But that is changing. Today, in America and elsewhere, ethnic Jews have adopted other religions or have become atheists. Also, other people have become religious Jews by conversion, especially if they have married Jews, or by being adopted by Jews. It would be nice to have separate terms. Other terms in fact have been used occasionally in the past to describe persons of Jewish ancestry, including, “Hebrew” and “Israelite.” If one were to choose a new term for ethnic Jew, “Hebrew” might be better than “Israelite,” because the latter would cause confusion with “Israeli” or “Israeli-American,” which denote persons from Israel, or whose parents came to America from Israel, rather than persons descended from Jews who came from Europe, and whose ancestors were living in Europe for centuries. However, it is very difficult to change terminology that is centuries old.

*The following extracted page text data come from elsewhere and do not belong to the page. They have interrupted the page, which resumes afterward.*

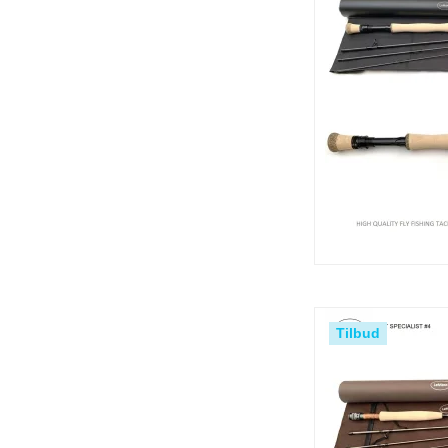
Tilbud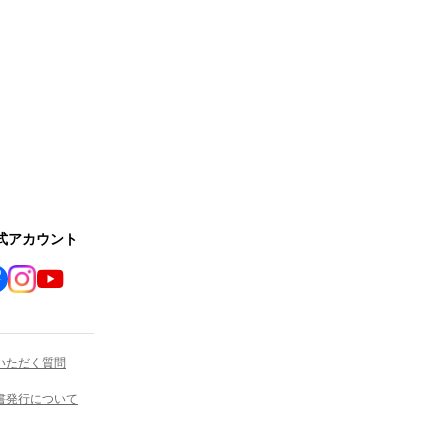
公式アカウント
いただく質問
書発行について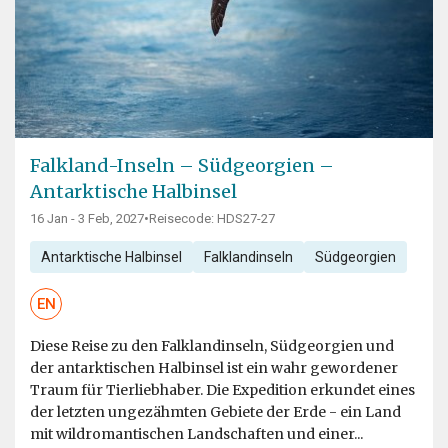
Falkland-Inseln – Südgeorgien –
Antarktische Halbinsel
16 Jan - 3 Feb, 2027
•
Reisecode: HDS27-27
Antarktische Halbinsel
Falklandinseln
Südgeorgien
EN
Diese Reise zu den Falklandinseln, Südgeorgien und
der antarktischen Halbinsel ist ein wahr gewordener
Traum für Tierliebhaber. Die Expedition erkundet eines
der letzten ungezähmten Gebiete der Erde - ein Land
mit wildromantischen Landschaften und einer...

Why do American Jews identify themselves as “Jewish,” or “Jewish-American,” and not Russian or Polish or German, etc.? For example, I say that I am half Jewish and half English. I do not say I am half Russian and half English. That is because Russian, German, Polish, and so on, are ethnic groups as well as nationalities. The Jewish minority in those countries for the most part were not considered, by themselves or by others, as Russians, Poles, etc. In Russia and Eastern Europe in particular they wandered across borders from one country to another, remaining Jews all the time (gypsies did the same, and were also always considered gypsies, a distinct ethnic group). My grandparents did not consider themselves to be Russians in Russia, and so they did not consider themselves to be Russians when they arrived in America (most Americans did not consider them to be Russians either). The great thing about America for Jews is that they can be as American as anyone else. There is no “American” ethnicity. If one is not Jewish-American, then one is Native American (American Indian), English (or Anglo-Saxon)-American, Irish-American, African-American, Italian-American, Chinese-American, and so on.